*** RECORDS FOR THIS EXERCISE ***

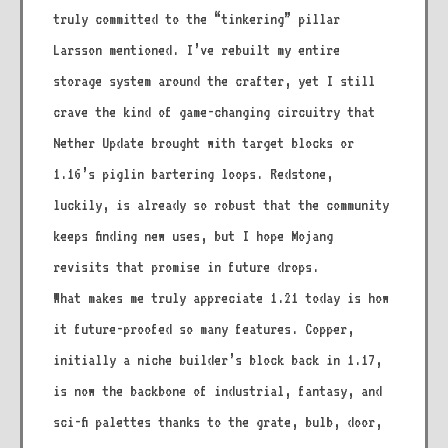
truly committed to the “tinkering” pillar
Larsson mentioned. I’ve rebuilt my entire
storage system around the crafter, yet I still
crave the kind of game-changing circuitry that
Nether Update brought with target blocks or
1.16’s piglin bartering loops. Redstone,
luckily, is already so robust that the community
keeps finding new uses, but I hope Mojang
revisits that promise in future drops.
What makes me truly appreciate 1.21 today is how
it future-proofed so many features. Copper,
initially a niche builder’s block back in 1.17,
is now the backbone of industrial, fantasy, and
sci-fi palettes thanks to the grate, bulb, door,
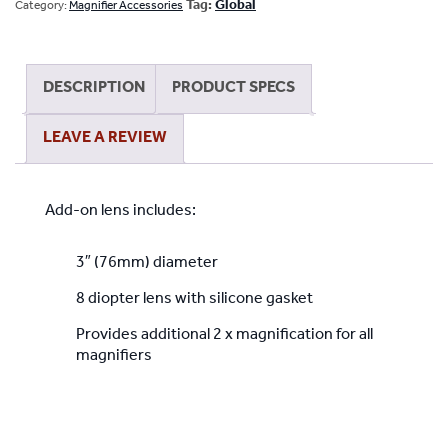
Lens
Tag:
Global
Category:
Magnifier Accessories
with
silicone
gasket
DESCRIPTION
PRODUCT SPECS
for
All
LEAVE A REVIEW
Magnifiers
quantity
Add-on lens includes:
3″ (76mm) diameter
8 diopter lens with silicone gasket
Provides additional 2 x magnification for all
magnifiers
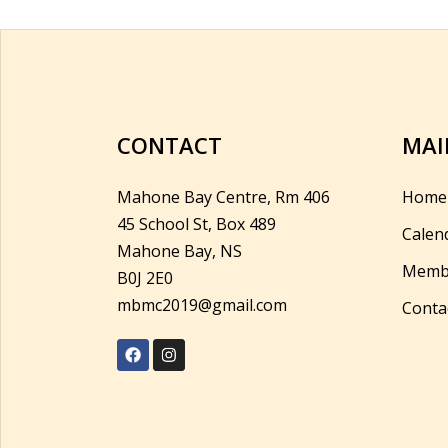
CONTACT
MAI
Mahone Bay Centre, Rm 406
Home
45 School St, Box 489
Calen
Mahone Bay, NS
Memb
B0J 2E0
mbmc2019@gmail.com
Conta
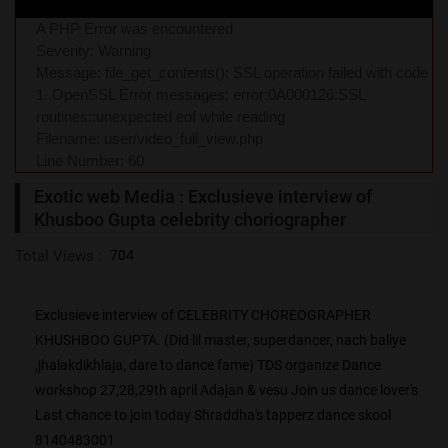
A PHP Error was encountered
Severity: Warning
Message: file_get_contents(): SSL operation failed with code
1. OpenSSL Error messages: error:0A000126:SSL
routines::unexpected eof while reading
Filename: user/video_full_view.php
Line Number: 60
Exotic web Media : Exclusieve interview of
Khusboo Gupta celebrity choriographer
Total Views :
704
Exclusieve interview of CELEBRITY CHOREOGRAPHER
KHUSHBOO GUPTA. (Did lil master, superdancer, nach baliye
,jhalakdikhlaja, dare to dance fame) TDS organize Dance
workshop 27,28,29th april Adajan & vesu Join us dance lover's
Last chance to join today Shraddha's tapperz dance skool
8140483001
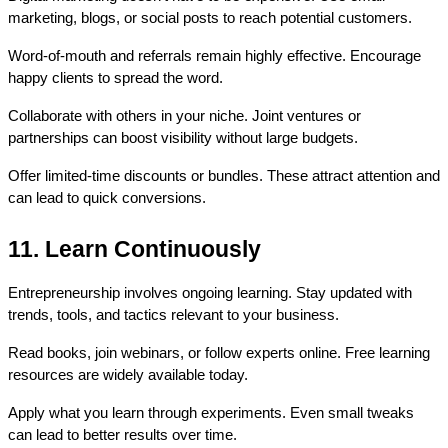
marketing, blogs, or social posts to reach potential customers.
Word-of-mouth and referrals remain highly effective. Encourage 
happy clients to spread the word.
Collaborate with others in your niche. Joint ventures or 
partnerships can boost visibility without large budgets.
Offer limited-time discounts or bundles. These attract attention and 
can lead to quick conversions.
11. Learn Continuously
Entrepreneurship involves ongoing learning. Stay updated with 
trends, tools, and tactics relevant to your business.
Read books, join webinars, or follow experts online. Free learning 
resources are widely available today.
Apply what you learn through experiments. Even small tweaks 
can lead to better results over time.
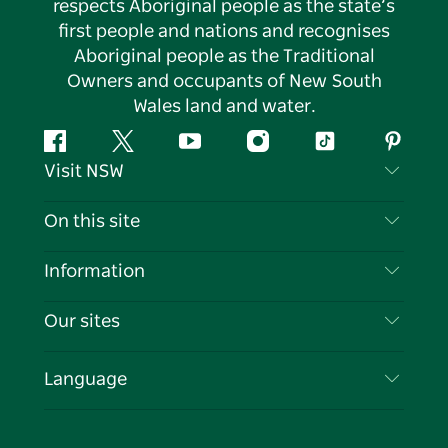
respects Aboriginal people as the state’s
first people and nations and recognises
Aboriginal people as the Traditional
Owners and occupants of New South
Wales land and water.
Facebook
Twitter
YouTube
Instagram
Tiktok
Pintere
Visit NSW
Contact Us
On this site
Disclaimer
Destinations
Information
Privacy
Things To Do
Travel Information
Our sites
Cookie Notice
NSW Road Trips
List your Business
Terms of Use
Sydney.com
Events
Language
Business in NSW
Destination NSW Corporate
Accommodation
Education in NSW
Business Events NSW
Deals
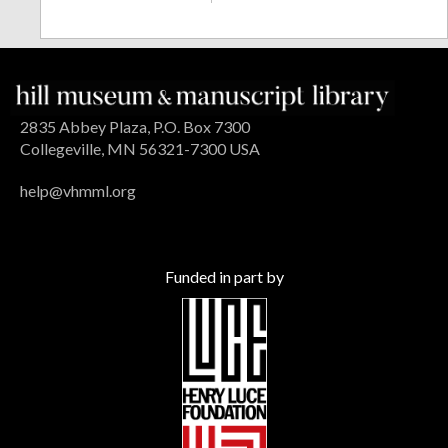
2835 Abbey Plaza, P.O. Box 7300
Collegeville, MN 56321-7300 USA
help@vhmml.org
Funded in part by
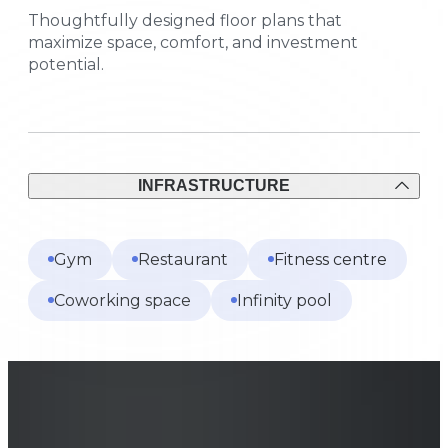
Thoughtfully designed floor plans that
maximize space, comfort, and investment
potential.
INFRASTRUCTURE
Gym
Restaurant
Fitness centre
Coworking space
Infinity pool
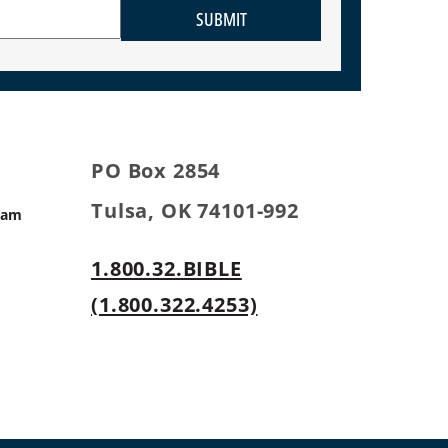
SUBMIT
PO Box 2854
Tulsa, OK 74101-992
ram
1.800.32.BIBLE
s
(1.800.322.4253)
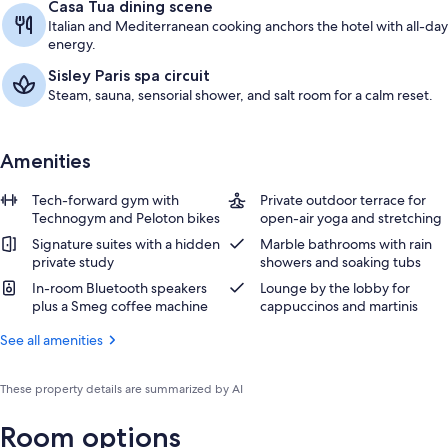
Casa Tua dining scene
Italian and Mediterranean cooking anchors the hotel with all-day
energy.
Sisley Paris spa circuit
Steam, sauna, sensorial shower, and salt room for a calm reset.
Amenities
Tech-forward gym with
Private outdoor terrace for
Technogym and Peloton bikes
open-air yoga and stretching
Signature suites with a hidden
Marble bathrooms with rain
private study
showers and soaking tubs
In-room Bluetooth speakers
Lounge by the lobby for
plus a Smeg coffee machine
cappuccinos and martinis
See all amenities
These property details are summarized by AI
Room options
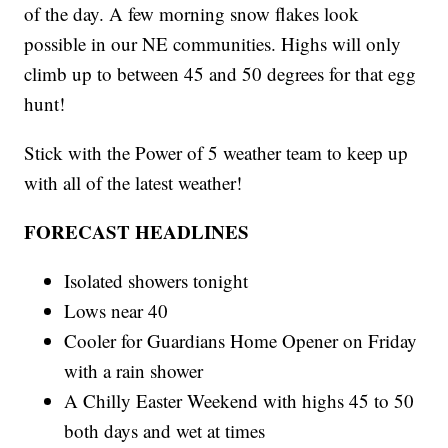
of the day. A few morning snow flakes look
possible in our NE communities. Highs will only
climb up to between 45 and 50 degrees for that egg
hunt!
Stick with the Power of 5 weather team to keep up
with all of the latest weather!
FORECAST HEADLINES
Isolated showers tonight
Lows near 40
Cooler for Guardians Home Opener on Friday
with a rain shower
A Chilly Easter Weekend with highs 45 to 50
both days and wet at times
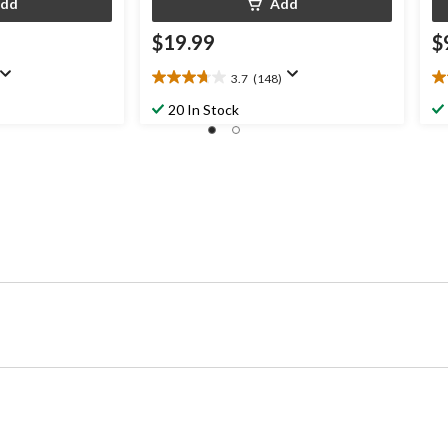
dd
Add
$19.99
$
3.7
(148)
3.7
4.
out
ou
20 In Stock
of
of
5
5
stars.
st
148
2
reviews
re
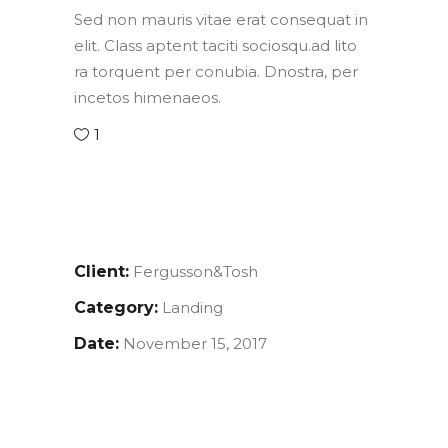
Sed non mauris vitae erat consequat in
elit. Class aptent taciti sociosqu.ad lito
ra torquent per conubia. Dnostra, per
incetos himenaeos.
1
Client:
Fergusson&Tosh
Category:
Landing
Date:
November 15, 2017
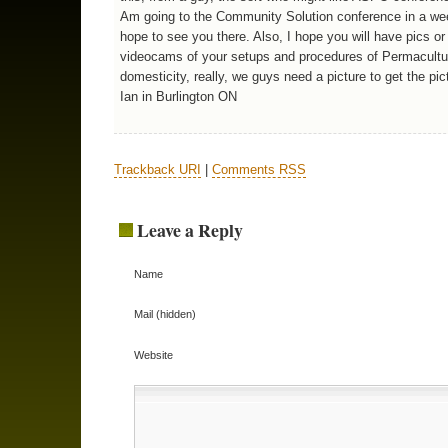
Am going to the Community Solution conference in a we
hope to see you there. Also, I hope you will have pics or 
videocams of your setups and procedures of Permacultu
domesticity, really, we guys need a picture to get the pic
Ian in Burlington ON
Trackback URI
|
Comments RSS
Leave a Reply
Name
Mail (hidden)
Website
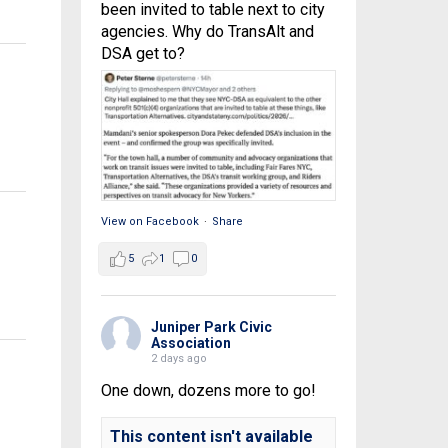
been invited to table next to city
agencies. Why do TransAlt and
DSA get to?
View on Facebook
·
Share
5
1
0
Juniper Park Civic
Association
2 days ago
One down, dozens more to go!
This content isn't available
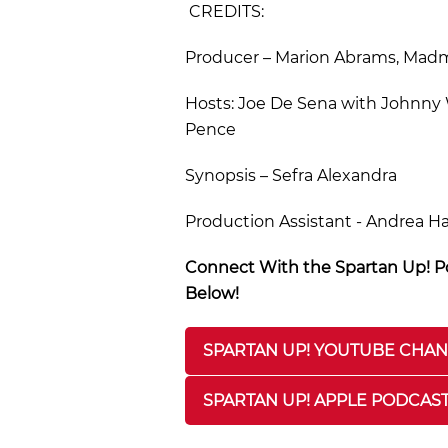
CREDITS:
Producer – Marion Abrams, Madmo
Hosts: Joe De Sena with Johnny W
Pence
Synopsis – Sefra Alexandra
Production Assistant - Andrea H
Connect With the Spartan Up! Po
Below!
SPARTAN UP! YOUTUBE CHA
SPARTAN UP! APPLE PODCAS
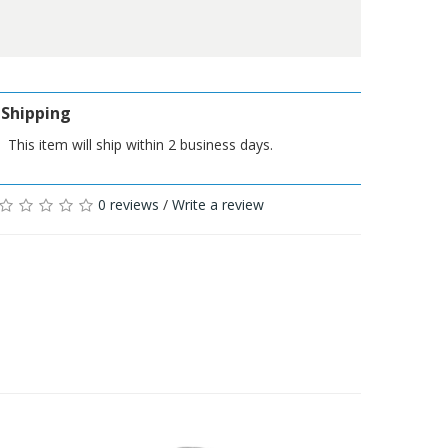
Shipping
This item will ship within 2 business days.
0 reviews
/
Write a review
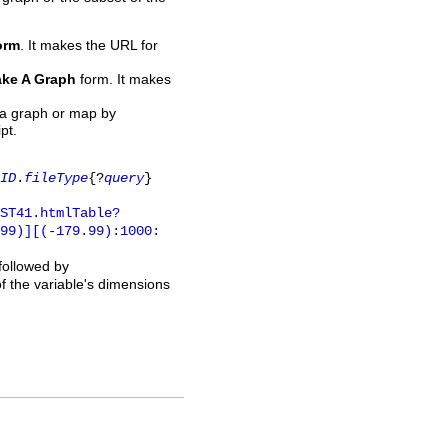
orm
. It makes the URL for
ke A Graph
form. It makes
 a graph or map by
pt.
ID
.
fileType
{?
query
}
ST41.htmlTable?
.99)][(-179.99):1000:
 followed by
of the variable's dimensions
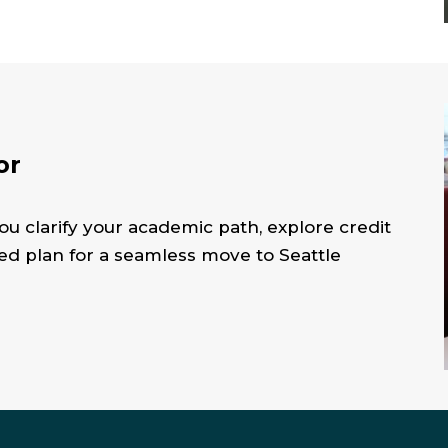
or
ou clarify your academic path, explore credit
zed plan for a seamless move to Seattle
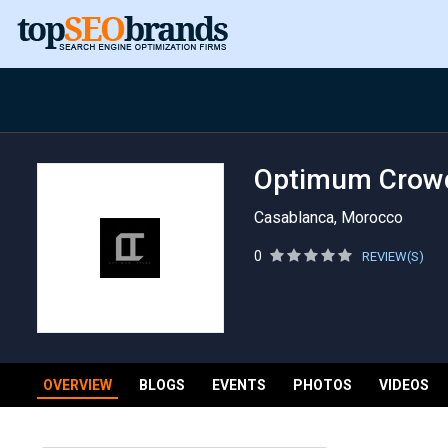
Optimum Crow
Casablanca, Morocco
0
REVIEW(S)
OVERVIEW
BLOGS
EVENTS
PHOTOS
VIDEOS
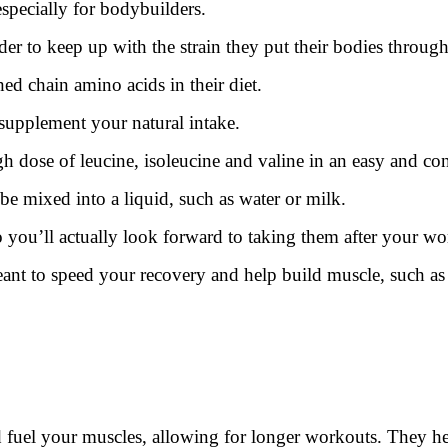
especially for bodybuilders.
er to keep up with the strain they put their bodies through
ed chain amino acids in their diet.
supplement your natural intake.
 dose of leucine, isoleucine and valine in an easy and co
e mixed into a liquid, such as water or milk.
 you’ll actually look forward to taking them after your wo
ant to speed your recovery and help build muscle, such as b
uel your muscles, allowing for longer workouts. They hel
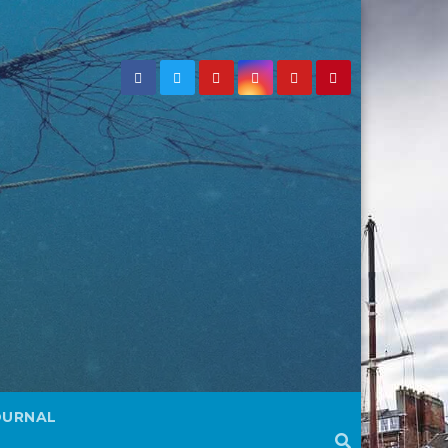
OURNAL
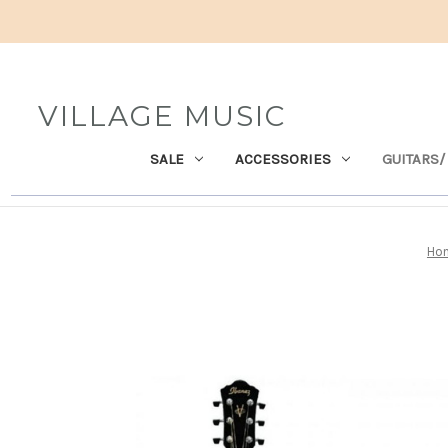
VILLAGE MUSIC
SALE
ACCESSORIES
GUITARS/
Ho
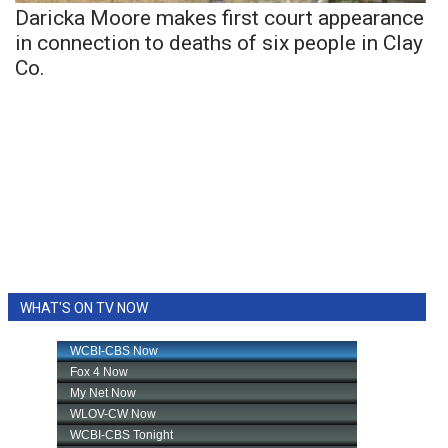
Daricka Moore makes first court appearance
in connection to deaths of six people in Clay
Co.
WHAT'S ON TV NOW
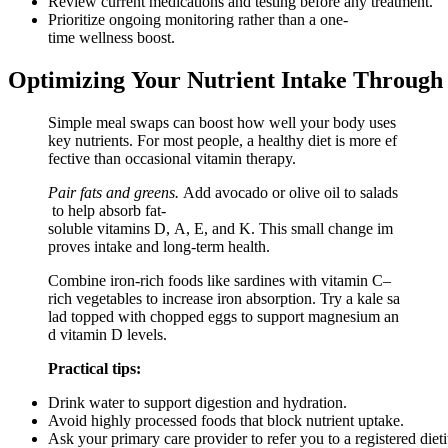
Review current medications and testing before any treatment.
Prioritize ongoing monitoring rather than a one-
time wellness boost.
Optimizing Your Nutrient Intake Through 
Simple meal swaps can boost how well your body uses
key nutrients. For most people, a healthy diet is more ef
fective than occasional vitamin therapy.
Pair fats and greens.
Add avocado or olive oil to salads
to help absorb fat-
soluble vitamins D, A, E, and K. This small change im
proves intake and long-term health.
Combine iron-rich foods like sardines with vitamin C–
rich vegetables to increase iron absorption. Try a kale sa
lad topped with chopped eggs to support magnesium an
d vitamin D levels.
Practical tips:
Drink water to support digestion and hydration.
Avoid highly processed foods that block nutrient uptake.
Ask your primary care provider to refer you to a registered dietit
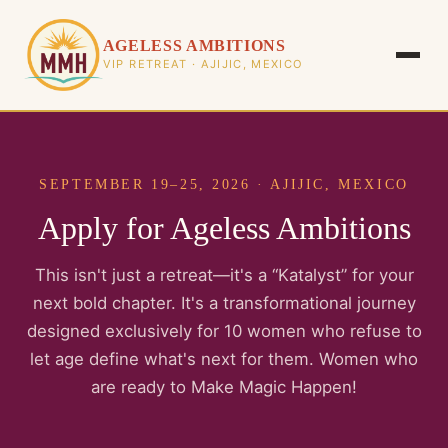
AGELESS AMBITIONS
VIP RETREAT · AJIJIC, MEXICO
SEPTEMBER 19–25, 2026 · AJIJIC, MEXICO
Apply for Ageless Ambitions
This isn't just a retreat—it's a “Katalyst” for your
next bold chapter. It's a transformational journey
designed exclusively for 10 women who refuse to
let age define what's next for them. Women who
are ready to Make Magic Happen!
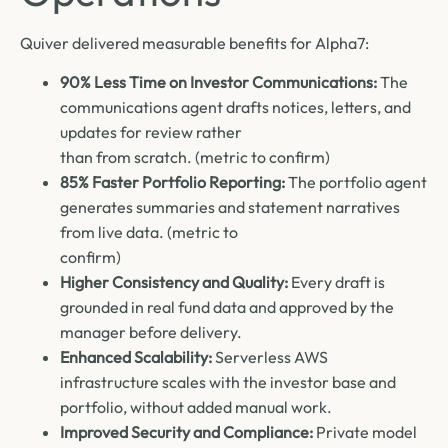
Quiver delivered measurable benefits for Alpha7:
90% Less Time on Investor Communications:
The
communications agent drafts notices, letters, and
updates for review rather
than from scratch. (metric to confirm)
85% Faster Portfolio Reporting:
The portfolio agent
generates summaries and statement narratives
from live data. (metric to
confirm)
Higher Consistency and Quality:
Every draft is
grounded in real fund data and approved by the
manager before delivery.
Enhanced Scalability:
Serverless AWS
infrastructure scales with the investor base and
portfolio, without added manual work.
Improved Security and Compliance:
Private model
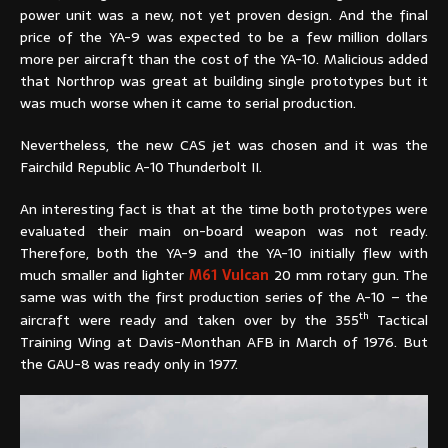
power unit was a new, not yet proven design. And the final
price of the YA-9 was expected to be a few million dollars
more per aircraft than the cost of the YA-10. Malicious added
that Northrop was great at building single prototypes but it
was much worse when it came to serial production.
Nevertheless, the new CAS jet was chosen and it was the
Fairchild Republic A-10 Thunderbolt II.
An interesting fact is that at the time both prototypes were
evaluated their main on-board weapon was not ready.
Therefore, both the YA-9 and the YA-10 initially flew with
much smaller and lighter
M61 Vulcan
20 mm rotary gun. The
same was with the first production series of the A-10 – the
th
aircraft were ready and taken over by the 355
Tactical
Training Wing at Davis-Monthan AFB in March of 1976. But
the GAU-8 was ready only in 1977.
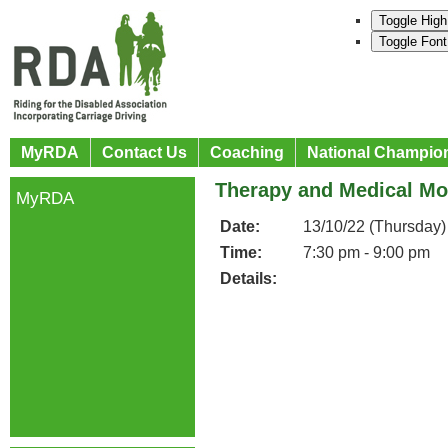
Toggle High
Toggle Font
MyRDA
Contact Us
Coaching
National Champio
Therapy and Medical Mo
MyRDA
Date:
13/10/22 (Thursday)
Time:
7:30 pm - 9:00 pm
Details:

***

*ACTIVITY:* Lines in the data that hold "Aboriginal" must be located and copied.

*TASK RESULT:*
respects Aboriginal people as the state’s
Aboriginal people as the Traditional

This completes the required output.